Galle (prêtre)
Galles est le nom donné par les Romains aux prêtres eunuques du culte, d'origine phrygienne, de Cybèle et de son parèdre Attis, qui a été incorporé dans les pratiques religieuses de la Rome antique.
Origine
Le nom est sans doute issu du fleuve Gallos (aujourd'hui Ballı çayi) en Galatie (aujourd'hui en Turquie), qui coulait près du temple originel de Cybèle et dont on disait que les eaux rendaient fou quiconque s'y abreuvait.
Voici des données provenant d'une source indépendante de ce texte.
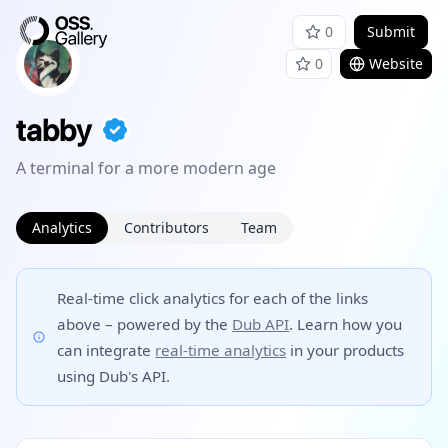
0
Submit
0
Website
tabby
A terminal for a more modern age
Analytics
Contributors
Team
Real-time click analytics for each of the links
above – powered by the
Dub API
. Learn how you
can integrate
real-time analytics
in your products
using Dub's API.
Les premiers galles sont arrivés à Rome après 203 av. J.-C. lorsque le Sénat romain a officiellement intégré Cybèle au panthéon romain[1] à la suite de la victoire de Scipion l'Africain sur Hannibal à Zama, durant les guerres puniques. Menacés par l’avancée de l’armée de ce dernier sur Rome, les Romains avaient consulté les livres sibyllins qui leur avaient préconisé d’adopter la déesse de Phrygie, Cybèle[2] et de lui vouer un culte, afin d’aider Rome dans sa guerre contre Carthage. Après quelques hésitations, Attale Ier, roi de Pergame, remit à une ambassade romaine une pierre noire tombée du ciel, où était supposée résider la déesse[3]. La statue fut transportée depuis Pessinonte, en Asie mineure, sur un bateau qui s’échoua à l’embouchure du Tibre, où, selon la légende, Claudia Quinta, jeune vestale injustement accusée d’avoir rompu son vœu de chasteté, prouva son innocence et sa virginité en tirant le bâtiment avec sa ceinture. Les oracles ayant exigé que la déesse soit accueillie à Ostie par le meilleur citoyen de Rome, ce fut le cousin de Scipion l’Africain, Publius Cornelius Scipio Nasica, alors tout jeune homme qui n’avait encore exercé aucune magistrature[4], qui fut désigné pour la rapporter jusqu’à Rome. Installée dans le temple de la Victoire, sur la colline du Palatin, après la victoire romaine sur les Carthaginois, la déesse reçut le titre officiel de Magna Mater deorum Idaea (Grande mère des dieux, venue des monts Ida) et elle fut célébrée tous les ans au début d’avril au cours des Megalesia[5]. Jusqu’à la levée de cette interdiction par Claude[6], les citoyens romains n’eurent pas le droit de devenir galles, ce qui signifiait que ceux-ci étaient ou esclaves, ou originaires d'Orient. En revanche le prêtre principal, ou archigalle, était un citoyen romain et n’était donc pas eunuque. Domitien a réaffirmé l'interdiction faite aux citoyens romains de pratiquer l’eviratio ("castration")[7].
À propos des galles
On pense que les prêtres se castraient eux-mêmes, pour imiter le geste d'Attis, le parèdre de Cybèle, lors d’une célébration extatique à l'occasion de la fête annuelle de la déesse, le dies sanguinis (ou dies sanguinaria), "jour du sang", qui se déroulait le 24 mars[8]. Ils arboraient pour la circonstance des vêtements de femmes, la plupart du temps de couleur jaune, et une sorte de turban, avec des pendentifs et des boucles d’oreilles. Ils portaient également un maquillage épais, avec leurs cheveux longs et décolorés. Ils erraient avec les fidèles, priant pour la charité, en échange de quoi ils étaient prêts à dire la bonne aventure. Le jour de deuil d’Attis, échevelés, ils couraient et dansaient sauvagement au son de flûtes et de tambourins et, en extase, se fouettaient jusqu’au sang[7].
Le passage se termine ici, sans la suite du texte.